Another Try

 | Feb 26, 2017 05:46AM ET

  • Midway through its third adjustment programme, for which it has already received a little more than EUR 30 billion out of a maximum of EUR 86 billion, Greece is seeking to conclude negotiations on the bailout’s second review, which would pave the way for the unblocking of a third tranche of funding.
  • The Eurogroup meeting held earlier this week failed to reach a political agreement. A solution will eventually be found as each party makes concessions, although the size of these efforts has yet to be determined.
  • The country is not threatened with a short-term liquidity crisis. Even so, this latest episode reveals that even though Greece’s economic parameters are relatively favourable, from a political standpoint, it is never far from outbreaks of stress and the dramatization of all that is at stake.
  • The 20 February Eurogroup meeting showed that Greece and its creditors have not given up on the possibility of reaching an agreement, even though they still failed to do so. Although teams from the IMF and the European institutions will be returning to Athens soon to pursue discussions, Eurogroup President Jeroen Dijsselbloem was careful to point out that a “political agreement” had not been reached between the different parties attending the meeting. The goal is still to complete the bailout’s second review, which would pave the way for the release of a new tranche of the bailout programme.

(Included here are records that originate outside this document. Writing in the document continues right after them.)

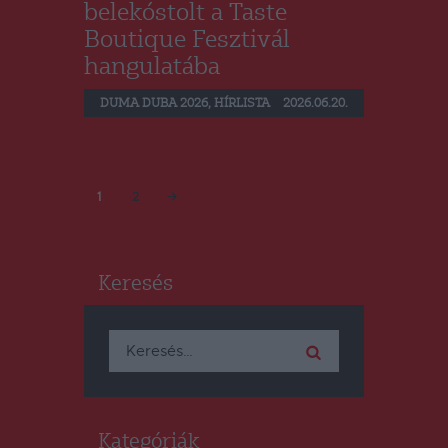
belekóstolt a Taste
Boutique Fesztivál
hangulatába
DUMA DUBA 2026
,
HÍRLISTA
2026.06.20.
Bejegyzések
PAGE
1
PAGE
2
>
lapozása
Keresés
Keresés:
Kategóriák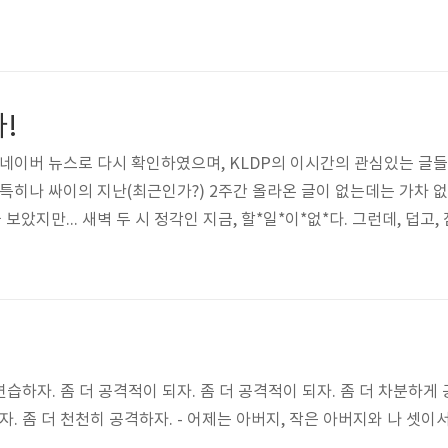
랐거나, 몇몇 후원하는 것을 핑계로 마음을 닫거나, 이미 충분히 생각하
하고 있기 때문에, 난 그 단체냐고 되물었지만 거기가 아니랜다. 내가
는 사람이 있어야 가능하다고 생각한다. 단지 그 단체가 무슨 ..
!
 네이버 뉴스로 다시 확인하였으며, KLDP의 이시간의 관심있는 글들을
 특히나 싸이의 지난(최근인가?) 2주간 올라온 글이 없는데는 가차 없
았지만... 새벽 두 시 정각인 지금, 할*일*이*없*다. 그런데, 덥고,
 연습하자. 좀 더 공격적이 되자. 좀 더 공격적이 되자. 좀 더 차분하게
자. 좀 더 천천히 공격하자. - 어제는 아버지, 작은 아버지와 나 셋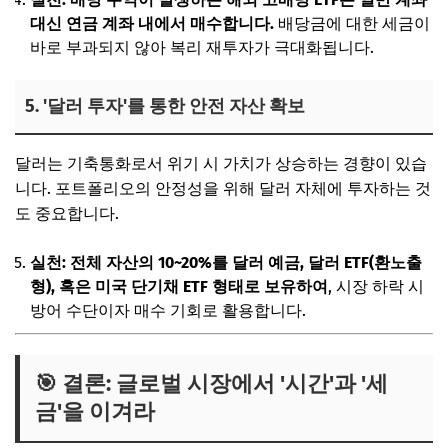
대신 연금 계좌 내에서 매수합니다.
배당금에 대한 세금이
바로 부과되지 않아 복리 재투자가 극대화됩니다.
5. '달러 투자'를 통한 안전 자산 확보
달러는 기축통화로서 위기 시 가치가 상승하는 경향이 있습
니다. 포트폴리오의 안정성을 위해 달러 자체에 투자하는 것
도 중요합니다.
실천: 전체 자산의 10~20%를 달러 예금, 달러 ETF(환노출
형), 혹은 미국 단기채 ETF 형태로 보유하여
, 시장 하락 시
방어 수단이자 매수 기회로 활용합니다.
🎯 결론: 글로벌 시장에서 '시간'과 '세
금'을 이겨라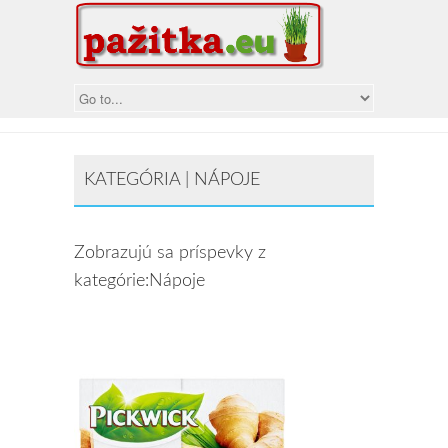
KATEGÓRIA | NÁPOJE
Zobrazujú sa príspevky z
kategórie:Nápoje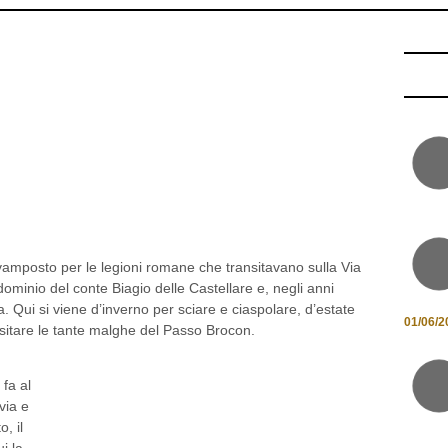
vamposto per le legioni romane che transitavano sulla Via
ominio del conte Biagio delle Castellare e, negli anni
. Qui si viene d’inverno per sciare e ciaspolare, d’estate
01/06/2
isitare le tante malghe del Passo Brocon.
fa al
lvia e
o, il
i la
sumo,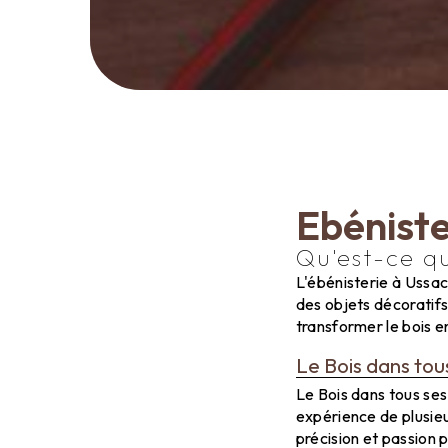
Ebéniste
Qu'est-ce qu
L'ébénisterie à Ussac 
des objets décoratifs
transformer le bois e
Le Bois dans tou
Le Bois dans tous ses
expérience de plusieur
précision et passion 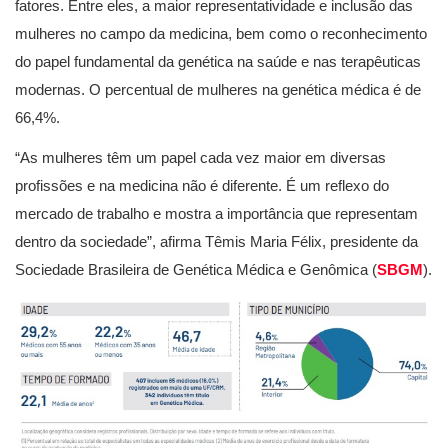
fatores. Entre eles, a maior representatividade e inclusão das
mulheres no campo da medicina, bem como o reconhecimento
do papel fundamental da genética na saúde e nas terapêuticas
modernas. O percentual de mulheres na genética médica é de
66,4%.
“As mulheres têm um papel cada vez maior em diversas
profissões e na medicina não é diferente. É um reflexo do
mercado de trabalho e mostra a importância que representam
dentro da sociedade”, afirma Têmis Maria Félix, presidente da
Sociedade Brasileira de Genética Médica e Genômica (
SBGM
).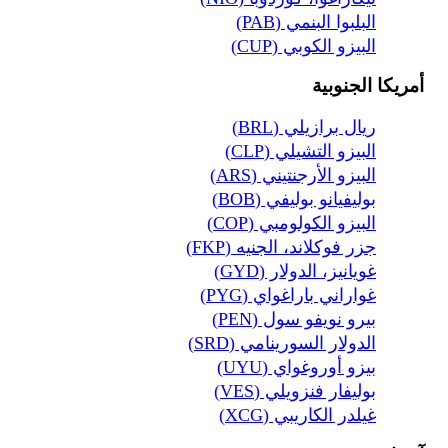
البلبوا البنمي (PAB)
البيزو الكوبي (CUP)
أمريكا الجنوبية
ريال برازيلي (BRL)
البيزو التشيلي (CLP)
البيزو الأرجنتيني (ARS)
بوليفيانو بوليفي (BOB)
البيزو الكولومبي (COP)
جزر فوكلاند، الجنيه (FKP)
غويانيز، الدولار (GYD)
غواراني باراغواي (PYG)
بيرو نويفو سول (PEN)
الدولار السورينامي (SRD)
بيزو أوروغواي (UYU)
بوليفار فنزويلي (VES)
غيلدر الكاريبي (XCG)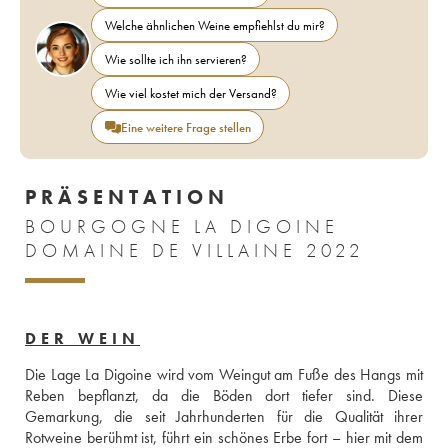
Welche ähnlichen Weine empfiehlst du mir?
Wie sollte ich ihn servieren?
Wie viel kostet mich der Versand?
Eine weitere Frage stellen
PRÄSENTATION
BOURGOGNE LA DIGOINE
DOMAINE DE VILLAINE 2022
DER WEIN
Die Lage La Digoine wird vom Weingut am Fuße des Hangs mit 
Reben bepflanzt, da die Böden dort tiefer sind. Diese 
Gemarkung, die seit Jahrhunderten für die Qualität ihrer 
Rotweine berühmt ist, führt ein schönes Erbe fort – hier mit dem 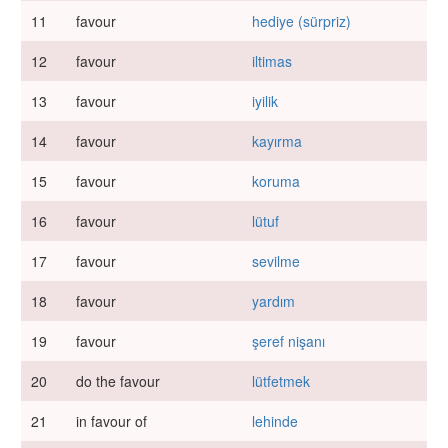
11
favour
hediye (sürpriz)
12
favour
iltimas
13
favour
iyilik
14
favour
kayırma
15
favour
koruma
16
favour
lütuf
17
favour
sevilme
18
favour
yardım
19
favour
şeref nişanı
20
do the favour
lütfetmek
21
in favour of
lehinde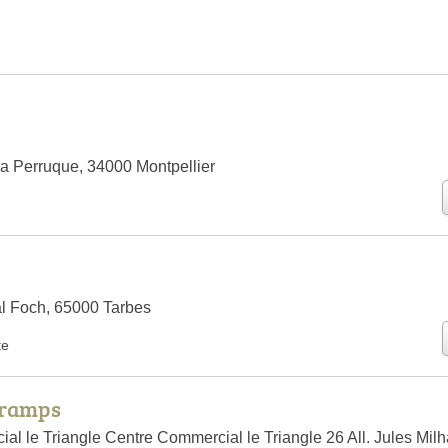
la Perruque, 34000 Montpellier
l Foch, 65000 Tarbes
te
uramps
al le Triangle Centre Commercial le Triangle 26 All. Jules Mil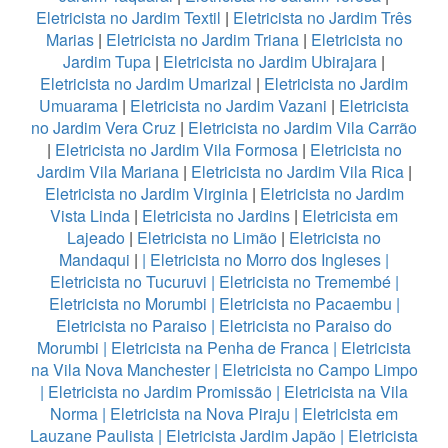
Eletricista no Jardim Textil
|
Eletricista no Jardim Três
Marias
|
Eletricista no Jardim Triana
|
Eletricista no
Jardim Tupa
|
Eletricista no Jardim Ubirajara
|
Eletricista no Jardim Umarizal
|
Eletricista no Jardim
Umuarama
|
Eletricista no Jardim Vazani
|
Eletricista
no Jardim Vera Cruz
|
Eletricista no Jardim Vila Carrão
|
Eletricista no Jardim Vila Formosa
|
Eletricista no
Jardim Vila Mariana
|
Eletricista no Jardim Vila Rica
|
Eletricista no Jardim Virginia
|
Eletricista no Jardim
Vista Linda
|
Eletricista no Jardins
|
Eletricista em
Lajeado
|
Eletricista no Limão
|
Eletricista no
Mandaqui
|
|
Eletricista no Morro dos Ingleses
|
Eletricista no Tucuruvi
|
Eletricista no Tremembé
|
Eletricista no Morumbi
|
Eletricista no Pacaembu
|
Eletricista no Paraiso
|
Eletricista no Paraiso do
Morumbi
|
Eletricista na Penha de Franca
|
Eletricista
na Vila Nova Manchester
|
Eletricista no Campo Limpo
|
Eletricista no Jardim Promissão
|
Eletricista na Vila
Norma
|
Eletricista na Nova Piraju
|
Eletricista em
Lauzane Paulista
|
Eletricista Jardim Japão
|
Eletricista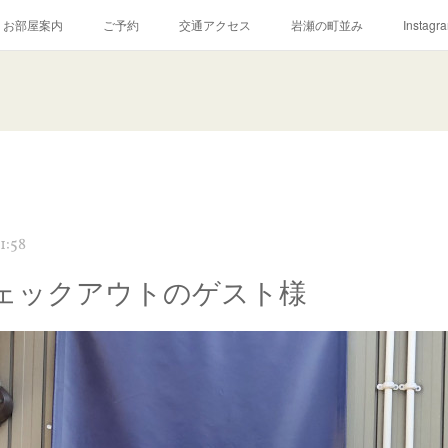
お部屋案内
ご予約
交通アクセス
岩瀬の町並み
Instagr
1:58
ェックアウトのゲスト様‬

    The current bout of stress arises from a fundamental disagreement between the Europeans and the IMF. The European Commission has adopted a rather optimistic vision of Greece’s economic situation, as illustrated by its winter economic outlook. EC departments highlight Greece’s 2016 results, which were better than expected in terms of GDP growth (+0.3%) and public finances (primary surplus of more than 2% of GDP). The Commission is looking for a robust recovery this year (+2.7%) and in 2018 (+3.1%). Under these conditions, it should not be too hard for the country to meet its high primary surplus targets (3.5% of GDP in 2018). European creditors, especially Germany, are quick to use these observations to justify postponing debt restructuring talks. As long as debt relief remains is sight but is not achieved, the Greek authorities remain under pressure. The creditors also hope to put off a very costly political decision as long as possible.

    It has been clear for months now that the IMF does not share in this analysis. Although the latest economic statistics show a real but fragile recovery1, IMF experts point out that one-off revenue made a big contribution to the improvement in public finances. Looking beyond a short-term catching-up movement, Greece’s growth potential is apparently not very high. Lastly, although they esteem that the pension system is placing an excessive burden on the Greek economy, in terms of fiscal policy, they do not think it would be productive to try to obtain now more than the package of measures already approved at the beginning of the programme. The IMF’s position can be summarised as follows: “Greece cannot grow out of its debt problem.” This implies that the solvency of the Greek state depends on substantial debt relief provided by its European creditors (ESM, EFSF).